Top of INFORMATION GIVEN

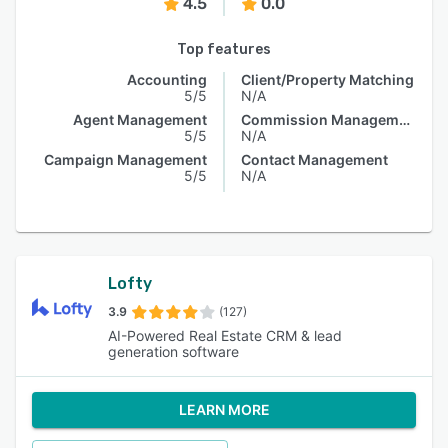
4.5
0.0
Top features
Accounting
Client/Property Matching
5/5
N/A
Agent Management
Commission Management
5/5
N/A
Campaign Management
Contact Management
5/5
N/A
Lofty
3.9
(127)
AI-Powered Real Estate CRM & lead
generation software
LEARN MORE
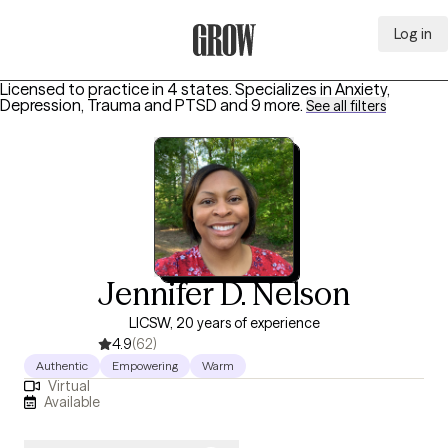
Log in
Grow Therapy Home
Licensed to practice in 4 states.
Specializes in
Anxiety,
Depression, Trauma and PTSD
and 9 more
.
See all filters
Jennifer D. Nelson
LICSW, 20 years of experience
4.9
(62)
Authentic
Empowering
Warm
Virtual
Available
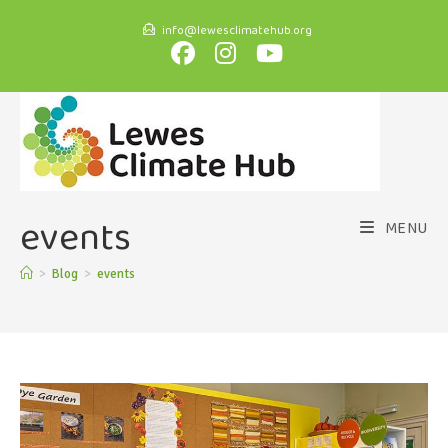
info@lewesclimatehub.org
events
MENU
>
Blog
>
events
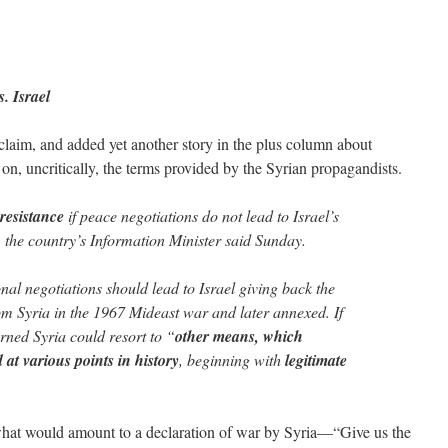
. Israel
 claim, and added yet another story in the plus column about
on, uncritically, the terms provided by the Syrian propagandists.
 resistance
if peace negotiations do not lead to Israel’s
, the country’s Information Minister said Sunday.
nal negotiations should lead to Israel giving back the
m Syria in the 1967 Mideast war and later annexed. If
rned Syria could resort to “
other means, which
 at various points in history
, beginning with
legitimate
hat would amount to a declaration of war by Syria—“Give us the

Bottom of INFORMATION GIVEN

AIM OF THE TASK
List every line from the entries above in which "Management" appears.

OUTPUT OF THE EXERCISE
Agent Management
Commission Management
Campaign Management
Contact Management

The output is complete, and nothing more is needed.